Старая дама поднялась. Мое сознание отметило, что оба они, вдруг засуетившиеся, довольны мирным разрешением конфликта. Со старика всю его спесь как рукой сняло. Вообще же с самого моего появления в их доме лесничий и его супруга были лишь молчаливыми свидетелями того, что происходило между мною и их племянницей, — они словно умывали руки, не хотели или не решались вмешиваться в наш разговор. О собаке, застреленной мной, принадлежавшей лесничему, так и не было сказано ни единого слова.

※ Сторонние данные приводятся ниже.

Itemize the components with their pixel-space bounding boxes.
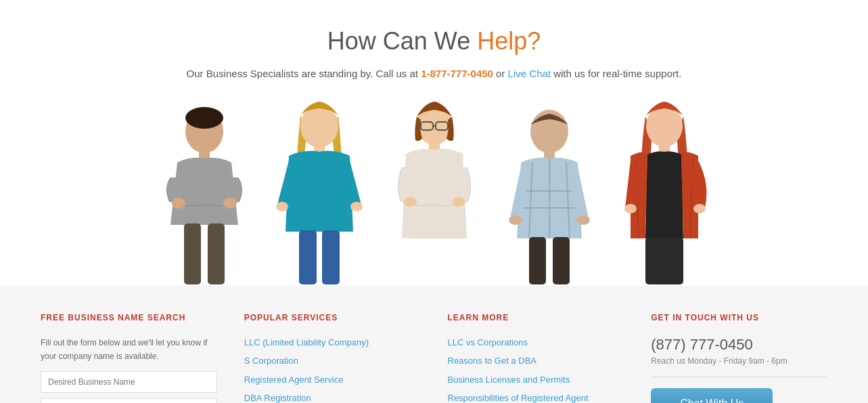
footer-section: Free Business Name Search Fill out the f… (0, 286, 868, 404)
svg-point-36 (624, 204, 637, 213)
business-location-input[interactable] (41, 398, 217, 403)
hero-subtitle-text: Our Business Specialists are standing by… (187, 68, 421, 79)
footer-col-learn: Learn More LLC vs Corporations Reasons t… (448, 313, 624, 404)
hero-subtitle-end: with us for real-time support. (551, 68, 681, 79)
person-5 (610, 96, 718, 286)
svg-rect-6 (208, 224, 225, 284)
svg-rect-11 (299, 230, 317, 284)
hero-title-highlight: Help? (477, 27, 541, 55)
search-description: Fill out the form below and we'll let yo… (41, 336, 217, 364)
person-2 (265, 96, 373, 286)
contact-phone: (877) 777-0450 (651, 336, 827, 354)
svg-rect-5 (184, 224, 201, 284)
people-row (14, 83, 854, 286)
search-heading: Free Business Name Search (41, 313, 217, 326)
service-link-agent[interactable]: Registered Agent Service (244, 373, 421, 387)
hero-subtitle-mid: or (493, 68, 508, 79)
svg-point-35 (693, 204, 706, 213)
learn-link-agent[interactable]: Responsibilities of Registered Agent (448, 391, 624, 403)
svg-point-27 (509, 215, 522, 225)
learn-link-licenses[interactable]: Business Licenses and Permits (448, 373, 624, 387)
footer-col-search: Free Business Name Search Fill out the f… (41, 313, 217, 404)
svg-rect-12 (322, 230, 340, 284)
live-chat-link[interactable]: Live Chat (508, 68, 551, 79)
hero-subtitle: Our Business Specialists are standing by… (14, 65, 854, 83)
business-name-input[interactable] (41, 371, 217, 393)
svg-point-18 (403, 197, 417, 207)
contact-heading: Get In Touch With Us (651, 313, 827, 326)
learn-link-llc-corp[interactable]: LLC vs Corporations (448, 336, 624, 349)
svg-rect-30 (553, 237, 570, 284)
services-heading: Popular Services (244, 313, 421, 326)
svg-rect-37 (645, 237, 683, 284)
svg-point-3 (172, 198, 185, 209)
service-link-llc[interactable]: LLC (Limited Liability Company) (244, 336, 421, 349)
contact-hours: Reach us Monday - Friday 9am - 6pm (651, 356, 827, 377)
svg-point-1 (185, 107, 223, 129)
chat-with-us-button[interactable]: Chat With Us (651, 388, 773, 404)
hero-section: How Can We Help? Our Business Specialist… (0, 0, 868, 286)
svg-point-9 (276, 202, 288, 211)
svg-rect-29 (529, 237, 546, 284)
person-3 (380, 96, 488, 286)
svg-point-19 (452, 197, 465, 207)
person-4 (495, 103, 603, 286)
phone-link[interactable]: 1-877-777-0450 (421, 68, 493, 79)
svg-point-4 (223, 198, 237, 209)
learn-heading: Learn More (448, 313, 624, 326)
service-link-scorp[interactable]: S Corporation (244, 354, 421, 368)
svg-point-10 (350, 202, 363, 211)
footer-col-contact: Get In Touch With Us (877) 777-0450 Reac… (651, 313, 827, 404)
footer-col-services: Popular Services LLC (Limited Liability … (244, 313, 421, 404)
service-link-dba[interactable]: DBA Registration (244, 391, 421, 403)
person-1 (150, 103, 258, 286)
hero-title: How Can We Help? (14, 27, 854, 56)
learn-link-dba[interactable]: Reasons to Get a DBA (448, 354, 624, 368)
svg-point-28 (576, 215, 590, 225)
hero-title-start: How Can We (327, 27, 477, 55)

Выпив стаканчик какой-то сладкой и крепкой настойки, я откланялся и отправился в дальнейший путь. Пани Оржельская взяла с меня слово, что я ее в ближайшие дни навещу. Я слово дал, но исполнять его не собирался. Потом мы с Полиным покатили в штаб. Своему солдату я приказал никому ни слова не говорить о случившемся. Сам же, прибыв в штаб, тотчас же разбудил поручика Андреева, своего сожителя по халупе, и всё подробно и точно ему рассказал. Рассказав же, просил его совета, как мне поступить. Дружок мой, хоть и сонный, вначале выслушал меня внимательно и на вопрос мой ответил кратко:
— Как поступить? А никак. Плюнь на это дело!
— Но постой, ты подумай! — запротестовал я. — Ведь не может же быть собрано вместе столько случайностей. Этот тип под мостом, она одна ночью у моста. Ее золотой зуб, ее наглое поведение по пути к дому и, наконец, это желание всё уладить миром.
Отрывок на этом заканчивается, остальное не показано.